I shop there often because my family somehow manages to consume like 3 loaves of bread and 2 gallons of milk a week, even though I rationed milk consumption to dinner-only since the kids kept getting dehydrated in this fucking Valley heat.
Why do I admit these things online? There’s something wrong with me.
Though I’m technically there for “staples,” the miracle is that once I enter those giant roll-up doors, I realize I pretty much need every single thing in the damn warehouse, but none of this has anything to do with the story.

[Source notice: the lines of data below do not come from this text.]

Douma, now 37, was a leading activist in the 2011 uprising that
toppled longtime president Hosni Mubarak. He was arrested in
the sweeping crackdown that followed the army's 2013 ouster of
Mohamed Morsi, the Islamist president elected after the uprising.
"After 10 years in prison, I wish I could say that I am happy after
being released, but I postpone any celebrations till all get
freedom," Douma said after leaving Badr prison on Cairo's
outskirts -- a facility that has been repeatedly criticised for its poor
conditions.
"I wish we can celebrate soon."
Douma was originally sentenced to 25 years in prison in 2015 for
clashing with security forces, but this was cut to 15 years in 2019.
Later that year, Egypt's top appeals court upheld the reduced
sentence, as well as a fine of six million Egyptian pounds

So anyway, against my better judgment, I venture into Costco with all four kids. Yeah. That’s three plus a newborn, folks. I knew I was playing with fire. It was like 3pm and 104 degrees or some nonsense. 3pm sucks. Everybody’s tired and miserable and generally over it, but rather than staring at walls at home (or napping), I’m towing them all through the sun-kissed aisles of ridiculous American consumerism. The baby was asleep in his carseat but I knew it wouldn’t last. He’d been asleep too long. Georgia was nearing the point where her exhaustion turns into squirrel-on-crack behavior. Bouncing off the walls, I believe it’s called.

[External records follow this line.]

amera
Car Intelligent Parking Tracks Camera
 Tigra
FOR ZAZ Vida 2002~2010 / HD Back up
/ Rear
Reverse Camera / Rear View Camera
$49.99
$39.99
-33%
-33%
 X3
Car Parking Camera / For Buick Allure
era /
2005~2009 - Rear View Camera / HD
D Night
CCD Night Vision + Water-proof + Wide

And the two other kids, well, they’re pretty reliable. They behave in Costco. MOSTLY.
My coffee had worn off.
The kids were hungry.
So, why, exactly, why was I doing this?
Because I was having a little dinner party for my mother-in-law’s birthday that evening, and I had no food, as per usual. No choice, motherfucker. GET THIS SHIT DONE.
We do okay as we walk through the aisles. I was going quickly. There were samples. I thought I might actually pull through without disaster.
Then we hit the checkout line. It became very, very clear to me that I will not pull through.
The baby starts doing that closed-eye head-turn “wah wah wah” thing. The fists start shaking, the legs kick a bit. Of course I start pushing the stroller back and forth, doing the frantic “Shh shh shh” thing, but I know it’s not going to work.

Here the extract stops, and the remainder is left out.